Page-level text extractions:
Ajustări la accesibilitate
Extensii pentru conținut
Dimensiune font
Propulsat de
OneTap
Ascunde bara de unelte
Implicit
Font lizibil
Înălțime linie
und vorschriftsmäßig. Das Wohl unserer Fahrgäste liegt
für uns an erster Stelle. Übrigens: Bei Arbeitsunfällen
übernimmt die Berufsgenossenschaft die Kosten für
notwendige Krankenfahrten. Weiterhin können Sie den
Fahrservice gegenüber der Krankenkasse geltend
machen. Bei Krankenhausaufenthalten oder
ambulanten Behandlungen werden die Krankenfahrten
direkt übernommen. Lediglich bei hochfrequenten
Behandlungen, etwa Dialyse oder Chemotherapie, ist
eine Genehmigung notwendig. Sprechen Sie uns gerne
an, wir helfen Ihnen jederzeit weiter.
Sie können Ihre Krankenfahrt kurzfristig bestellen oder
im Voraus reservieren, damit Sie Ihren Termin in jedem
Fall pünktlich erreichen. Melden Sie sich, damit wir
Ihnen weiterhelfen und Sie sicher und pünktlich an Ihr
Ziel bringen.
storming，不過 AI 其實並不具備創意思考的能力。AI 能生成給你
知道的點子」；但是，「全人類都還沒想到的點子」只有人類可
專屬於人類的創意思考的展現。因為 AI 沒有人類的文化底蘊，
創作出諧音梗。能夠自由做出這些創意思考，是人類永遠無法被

==

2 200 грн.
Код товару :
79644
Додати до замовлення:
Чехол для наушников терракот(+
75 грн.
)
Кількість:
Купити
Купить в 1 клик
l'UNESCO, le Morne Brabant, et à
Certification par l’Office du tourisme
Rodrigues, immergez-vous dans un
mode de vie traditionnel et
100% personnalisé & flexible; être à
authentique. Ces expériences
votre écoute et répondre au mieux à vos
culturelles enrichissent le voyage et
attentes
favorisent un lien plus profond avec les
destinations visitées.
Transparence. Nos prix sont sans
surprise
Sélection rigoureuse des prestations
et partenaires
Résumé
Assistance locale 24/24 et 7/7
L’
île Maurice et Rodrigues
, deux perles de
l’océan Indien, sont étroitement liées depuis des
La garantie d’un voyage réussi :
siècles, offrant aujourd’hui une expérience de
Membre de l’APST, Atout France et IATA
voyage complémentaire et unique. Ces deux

==

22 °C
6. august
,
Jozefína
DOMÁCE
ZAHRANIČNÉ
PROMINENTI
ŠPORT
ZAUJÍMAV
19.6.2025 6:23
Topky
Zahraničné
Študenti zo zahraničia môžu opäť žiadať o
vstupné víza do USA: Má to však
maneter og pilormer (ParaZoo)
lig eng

**WHAT YOU SHOULD DO**
The word "Behandlungen" appears in some lines above. Return every one of those lines.

**ANSWER BOX**
ambulanten Behandlungen werden die Krankenfahrten
Behandlungen, etwa Dialyse oder Chemotherapie, ist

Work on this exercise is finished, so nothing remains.